The prerequisite to restructure the manner in which oil and gas companies inspect their industrial assets has brought about a major change in the industry. Lately, these companies have started using commercial drones for easier inspection and collection of crucial data at reduced overhead costs. So this makes it a good time to focus on a few energy companies that are following this trend.
Drones to Significantly Benefit Oil & Gas Companies
Commercial drones have tremendous potential to transform the way oil and gas companies conduct inspections of their industrial assets. According to statistical
data, the global oil and gas market spends as much as $37 billion annually on monitoring and inspections alone. In such a scenario, using drones to improve inspections can be highly advantageous.
In fact, a 2016 Goldman Sachs
report estimated that the market for pipeline inspections carried out by UAVs could reach $41 million and the market for offshore oil and gas rig and refinery inspections could be worth $1.1 billion globally.
The spectrum of applications unmanned aerial vehicles (UAVs) can perform is wide. Tasks such as monitoring pipelines, storage units, roads, bridges, power lines etc, which are performed manually can be executed by drones in a much more efficient manner. Inspections such as oil spill detection, gas emissions and damage assessment are carried out by UAVs smoothly as well.
Inspecting energy infrastructure and collecting vital data using drones can cost significantly since it involves deploying ground crew and manned flights. Drones can get much nearer to infrastructure, helping them gather more accurate data. Using drones doesn’t interrupt operations either, which gives these the advantage of catching malfunctions and leaks, thus lessening remediation costs.

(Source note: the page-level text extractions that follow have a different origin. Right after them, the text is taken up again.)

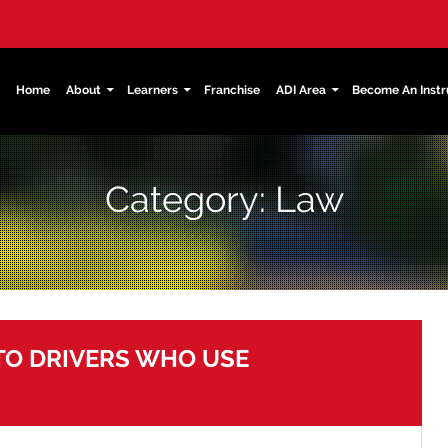
kip
Home
About
Learners
Franchise
ADI Area
Become An Instr
ain
ontent
Category: Law
 TO DRIVERS WHO USE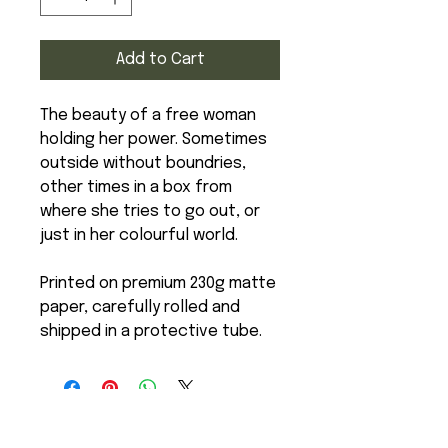
Add to Cart
The beauty of a free woman
holding her power. Sometimes
outside without boundries,
other times in a box from
where she tries to go out, or
just in her colourful world.
Printed on premium 230g matte
paper, carefully rolled and
shipped in a protective tube.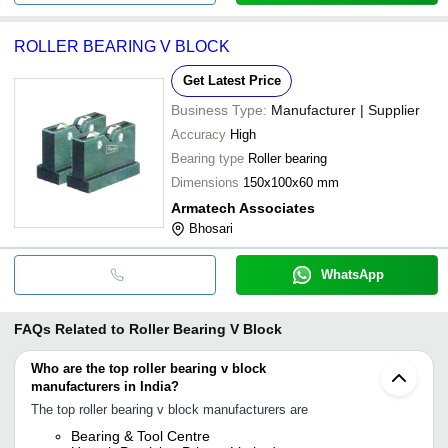
ROLLER BEARING V BLOCK
Get Latest Price
Business Type:
Manufacturer | Supplier
Accuracy
High
Bearing type
Roller bearing
Dimensions
150x100x60 mm
Armatech Associates
Bhosari
WhatsApp
FAQs Related to
Roller Bearing V Block
Who are the top roller bearing v block
manufacturers in India?
The top roller bearing v block manufacturers are
Bearing & Tool Centre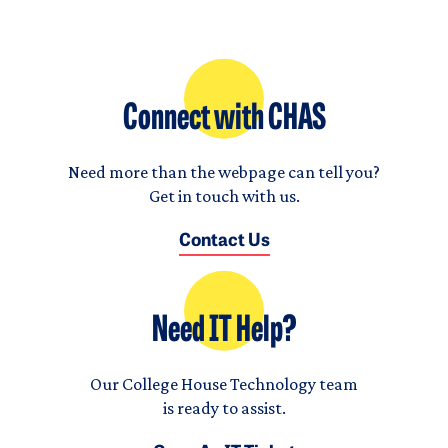
Connect with CHAS
Need more than the webpage can tell you?
Get in touch with us.
Contact Us
Need IT Help?
Our College House Technology team
is ready to assist.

In addition, drones are a better choice where manual inspection of considerably dangerous infrastructure is concerned. The data collected by drones under hazardous conditions can be highly accurate as well, owing to their multiple cameras and sensors. This data can be simultaneously used to offer real-time solutions, which gives drones a definitive edge over manual inspections.

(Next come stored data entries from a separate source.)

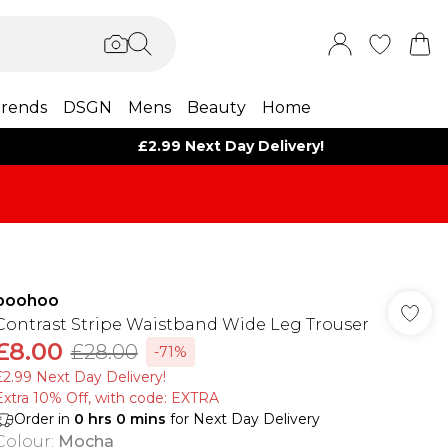
rends
DSGN
Mens
Beauty
Home
£2.99 Next Day Delivery!
boohoo
Contrast Stripe Waistband Wide Leg Trouser
£8.00
£28.00
-71%
£2.99 Next Day Delivery!
Extra 10% Off, with code: EXTRA
Order in
0
hrs
0
mins
for Next Day Delivery
Colour
:
Mocha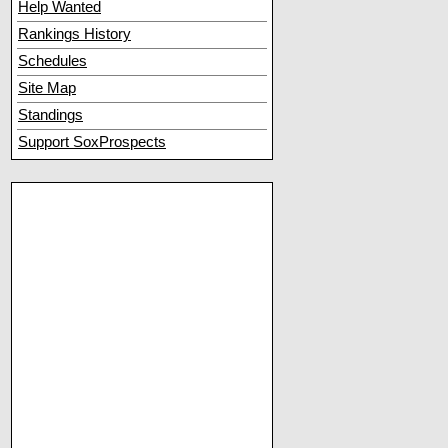
Help Wanted
Rankings History
Schedules
Site Map
Standings
Support SoxProspects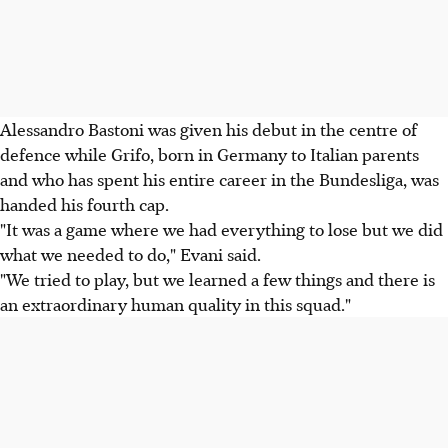
Alessandro Bastoni was given his debut in the centre of
defence while Grifo, born in Germany to Italian parents
and who has spent his entire career in the Bundesliga, was
handed his fourth cap.
"It was a game where we had everything to lose but we did
what we needed to do," Evani said.
"We tried to play, but we learned a few things and there is
an extraordinary human quality in this squad."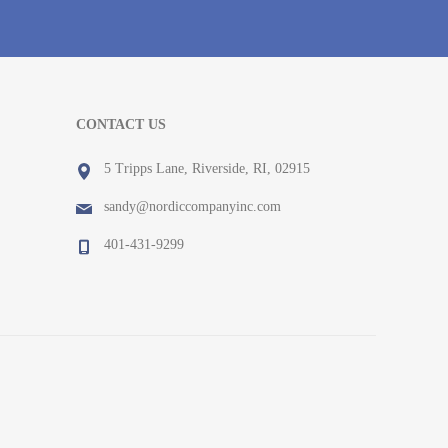
CONTACT US
5 Tripps Lane, Riverside, RI, 02915
sandy@nordiccompanyinc.com
401-431-9299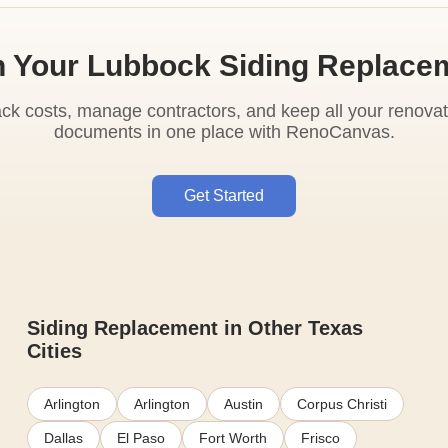
n Your Lubbock Siding Replace
ack costs, manage contractors, and keep all your renovat
documents in one place with RenoCanvas.
Get Started
Siding Replacement in Other Texas
Cities
Arlington
Arlington
Austin
Corpus Christi
Dallas
El Paso
Fort Worth
Frisco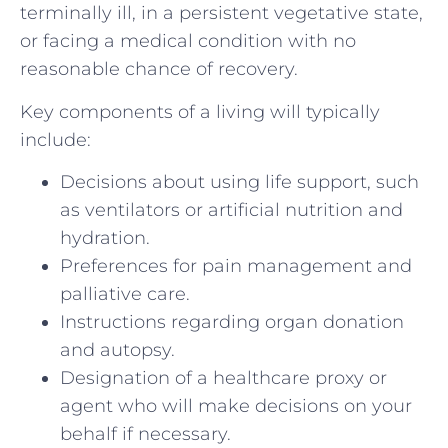
terminally ill, in a persistent vegetative state,
or facing a medical condition with no
reasonable chance of recovery.
Key components of a living will typically
include:
Decisions about using life support, such
as ventilators or artificial nutrition and
hydration.
Preferences for pain management and
palliative care.
Instructions regarding organ donation
and autopsy.
Designation of a healthcare proxy or
agent who will make decisions on your
behalf if necessary.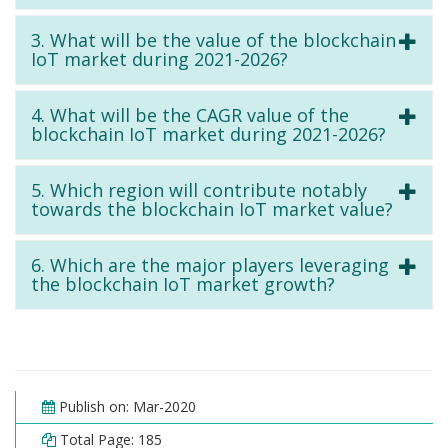
3. What will be the value of the blockchain
IoT market during 2021-2026?
4. What will be the CAGR value of the
blockchain IoT market during 2021-2026?
5. Which region will contribute notably
towards the blockchain IoT market value?
6. Which are the major players leveraging
the blockchain IoT market growth?
Publish on: Mar-2020
Total Page: 185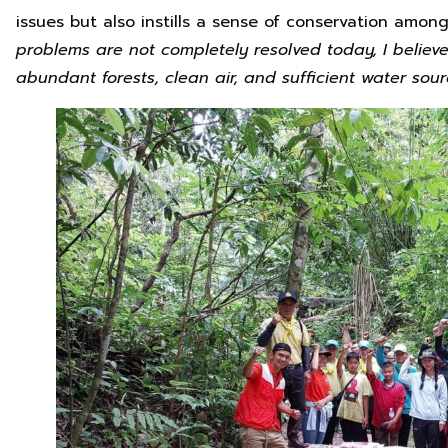
issues but also instills a sense of conservation amon
problems are not completely resolved today, I believe 
abundant forests, clean air, and sufficient water sour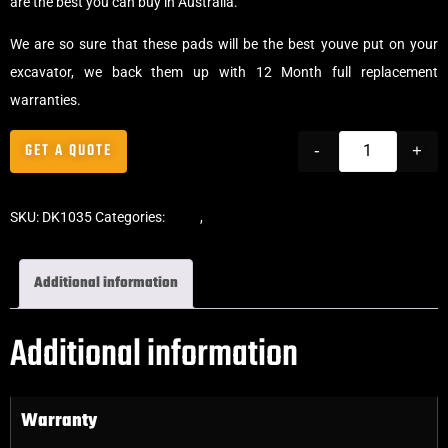
are the best you can buy in Australia.
We are so sure that these pads will be the best youve put on your
excavator, we back them up with 12 Month full replacement
warranties.
GET A QUOTE
-
+
SKU:
DK1035
Categories:
Pads
,
Bolt-On Rubber Pads
Additional information
Additional information
Warranty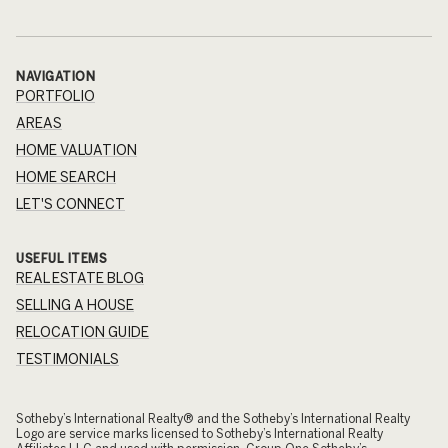
NAVIGATION
PORTFOLIO
AREAS
HOME VALUATION
HOME SEARCH
LET'S CONNECT
USEFUL ITEMS
REAL ESTATE BLOG
SELLING A HOUSE
RELOCATION GUIDE
TESTIMONIALS
​​​​​Sotheby’s International Realty® and the Sotheby’s International Realty
Logo are service marks licensed to Sotheby’s International Realty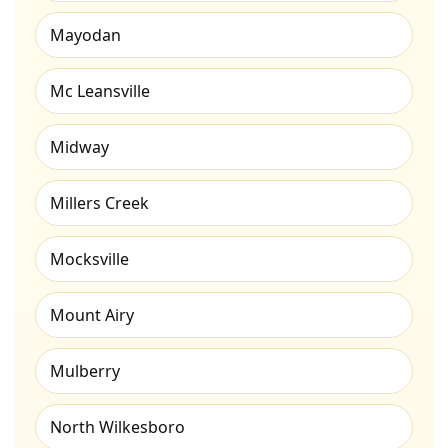
Mayodan
Mc Leansville
Midway
Millers Creek
Mocksville
Mount Airy
Mulberry
North Wilkesboro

VIDEO Global Oil & Gas Companies Are Investing in Drones
The North American oil and gas market for drones is
projected at worth $4 billion by 2020, implying a compound annual growth rate of 40.1% in the 2014-2020 forecast period. In fact, a few major energy companies in the United States and elsewhere have begun deploying drones to carry out industrial inspections.

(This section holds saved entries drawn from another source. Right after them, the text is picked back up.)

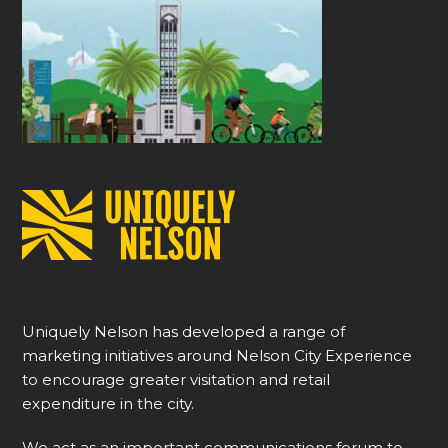
Uniquely Nelson has developed a range of
marketing initiatives around Nelson City Experience
to encourage greater visitation and retail
expenditure in the city.
We act as an important communications forum to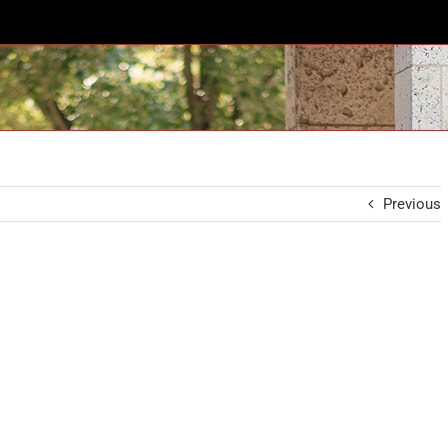
Previous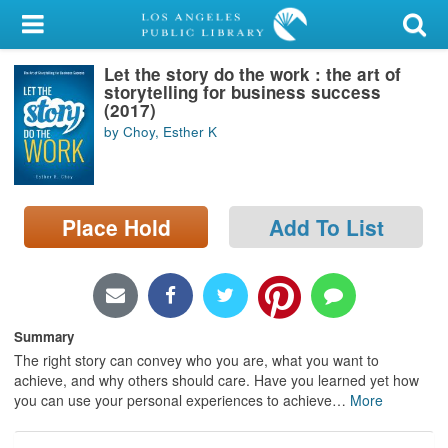
My Account
Let the story do the work : the art of
Library Card
storytelling for business success
(2017)
Sign In
by Choy, Esther K
Search
Place Hold
Add To List
Locations/Hours (external
page)
Privacy
Summary
The right story can convey who you are, what you want to
achieve, and why others should care. Have you learned yet how
you can use your personal experiences to achieve
…
More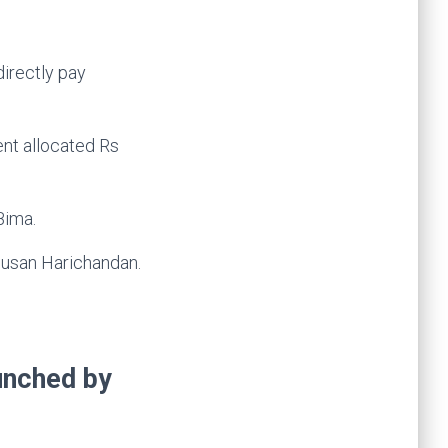
irectly pay
ent allocated Rs
Bima.
usan Harichandan.
aunched by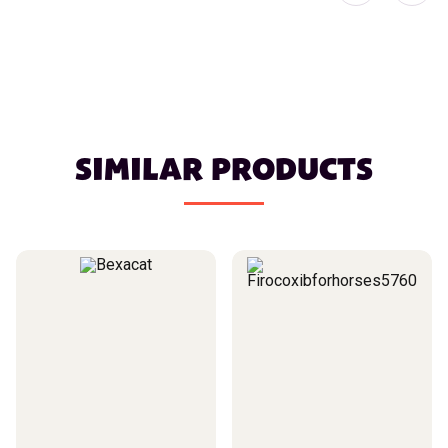
SIMILAR PRODUCTS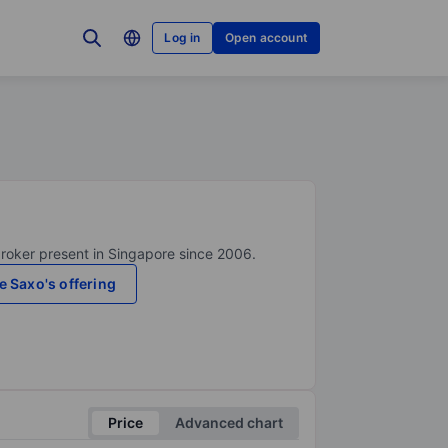
Log in
Open account
broker present in Singapore since 2006.
e Saxo's offering
Price
Advanced chart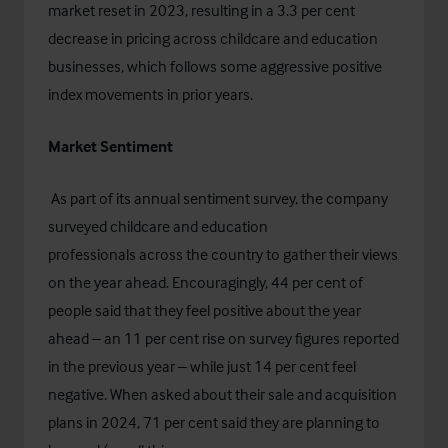
market reset in 2023, resulting in a 3.3 per cent
decrease in pricing across childcare and education
businesses, which follows some aggressive positive
index movements in prior years.
Market Sentiment
As part of its annual sentiment survey, the company
surveyed childcare and education
professionals across the country to gather their views
on the year ahead. Encouragingly, 44 per cent of
people said that they feel positive about the year
ahead – an 11 per cent rise on survey figures reported
in the previous year – while just 14 per cent feel
negative. When asked about their sale and acquisition
plans in 2024, 71 per cent said they are planning to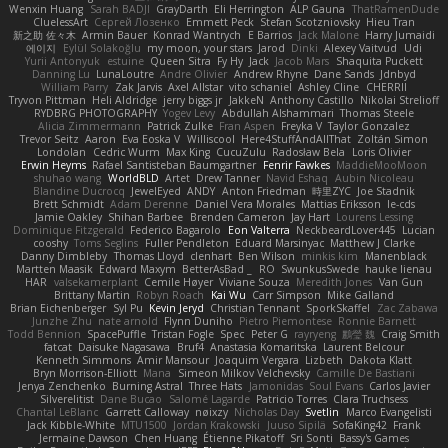
Wenxin Huang
Sarah BADJI
GrayDarth
Eli Herrington
ALP Gauna
ThatRamenDude
CluelessArt
Cергей Лозенко
Emmett Peck
Stefan Scotzniovsky
Hieu Tran
新之助 佐々木
Armin Bauer
Konrad Wantrych
E Barrios
Jack Malone
Harry Jumaidi
에이지
Eylül Solakoğlu
my moon, your stars
Jarod
Dinki
Alexey Vaitvud
Udi
Yurii Antonyuk
estuine
Queen Sitra
Fy Hy
Jack
Jacob Mars
Shaquita Puckett
Danning Lu
LunaLoutre
Andre Olivier
Andrew Rhyne
Dane Sands
Jdnbyd
William Parry
Zak Jarvis
Axel Allstar
vito schaniel
Ashley Cline
CHERRII
Tryvon Pittman
Heli Aldridge
jerry biggs jr
JakkeN
Anthony Castillo
Nikolai Strelioff
RYDBRG PHOTOGRAPHY
Yogev Levy
Abdullah Alshammari
Thomas Steele
Alicia Zimmermann
Patrick Zulke
Fran Aspen
Freyka V
Taylor Gonzalez
Trevor Seitz
Aaron
Eva Eoska V
Williscool
Here4StuffAndAllThat
Zoltán Simon
Londolan
Cedric Wurm
Max King
CucuZulu
Radosław Bela
Loris Olivier
Erwin Heyms
Rafael Santisteban Baumgartner
Fenrir Fawkes
MaddieMooMoon
shuhao wang
WorldBLD
Artet
Drew Tanner
Navid Eshaq
Aubin Nicoleau
Blandine Ducrocq
JewelEyed
ANDY
Anton Friedman
時里ZYC
Joe Stadnik
Brett Schmidt
Adam Derenne
Daniel Vera Morales
Mattias Eriksson
le-cds
Jamie Oakley
Shihan Barbee
Brenden Cameron
Jay Hart
Lourens Lessing
Dominique Fitzgerald
Federico Bagarolo
Eon Valterra
NeckbeardLover445
Lucian
cooshy
Toms Seglins
Fuller Pendleton
Eduard Marsinyac
Matthew J Clarke
Danny Dimbleby
Thomas Lloyd
clenhart
Ben Wilson
minkis kim
Manenblack
Martten Maasik
Edward Maxym
BetterAsBad _
RO
SwunkusSwede
hauke lienau
HAR
valsekamerplant
Cemile Høyer
Viviane Souza
Meredith Jones
Van Gun
Brittany Martin
Robyn Roach
Kai Wu
Carr Simpson
Mike Galland
Brian Eichenberger
Syl Pu
Kevin Jeryd
Christian Tennant
SporkSkaffel
Zac Zabawa
Junzhe Zhu
nate arnold
Flynn Duniho
Pietro Piemontese
Ronnie Barnett
Todd Bennion
SpacePuffle
Tristan Fogle
Spec
Peter G
rayryeng
鸝瑩 魏
Craig Smith
fatcat
Daisuke Nagasawa
Bruf4
Anastasia Komaritska
Laurent Belcour
Kenneth Simmons
Amir Mansour
Joaquim Vergara
Lizbeth
Dakota Klatt
Bryn Morrison-Elliott
Mana
Simeon Milkov Velchevsky
Camille De Bastiani
Jenya Zenchenko
Burning Astral
Three Hats
Jamonidas
Soul Evans
Carlos Javier
Silverelitist
Dane Bucao
Salomé Lagarde
Patricio Torres
Clara Truchsess
Chantal LeBlanc
Garrett Calloway
nøixzy
Nicholas Day
Svetlin
Marco Evangelisti
Jack Kibble-White
MTU1500
Jordan Krakowski
Juuso Sipilä
SofaKing42
Frank
Jermaine Dawson
Chen Huang
Étienne Pikatoff
Sri Sonti
Bassy's Games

The trend was started by British oil & gas company
BP ( BP - Free Report) , which signed a five-year contract to use UAVs to monitor its oil operations in Alaska. The London-based energy company had hired American drone maker AeroVironment (AVAV) to inspect its Prudhoe Bay oil field in North America, a Wall Street report had cited.
BP carries a Zacks Rank #3 (Hold) and its expected earnings growth rate for the next year is 30.5% compared with the Zacks
Oil and Gas – Integrated – International industry’s projected rise of 13.8%. The company has outperformed the broader industry in the past one-year period (+8% vs +2.4%).
Chevron ( CVX - Free Report) is already using unmanned aerial systems for a wide range of tasks that include detection of offshore oil spills, measuring oil buildup along coastlines and visually inspect flare tips.
Chevron carries a Zacks Rank #3 and its expected earnings growth rate for the next year is 17.3% compared with the Zacks
Oil and Gas – Integrated – International industry’s projected rise of 13.8%. The company has outperformed the broader industry in the past one-year period (+7.6% vs +2.4%).
American energy company
Exxon Mobil ( XOM - Free Report) is deploying drones to detect methane emissions across their sites. The company plans to use the data gathered by these unmanned aerial vehicles to manage and lessen methane emissions.
Exxon Mobil carries a Zacks Rank #3 and its expected earnings growth rate for the next year is 22% compared with the Zacks
Oil and Gas – Integrated – International industry’s projected rise of 13.8%. The company has outperformed the broader industry in the past one-year period (+8.2% vs +2.5%).
Petrobras ( PBR - Free Report) is also using drone photogrammetric methods to study engineering data assets (data, drawings, three-dimensional models etc) to take better data-driven decisions.
Petrobras carries a Zacks Rank #3 and its expected earnings growth rate for the next year is 1.3% compared with the Zacks
Oil and Gas – Integrated – Emerging markets industry’s projected decline of 2.9%.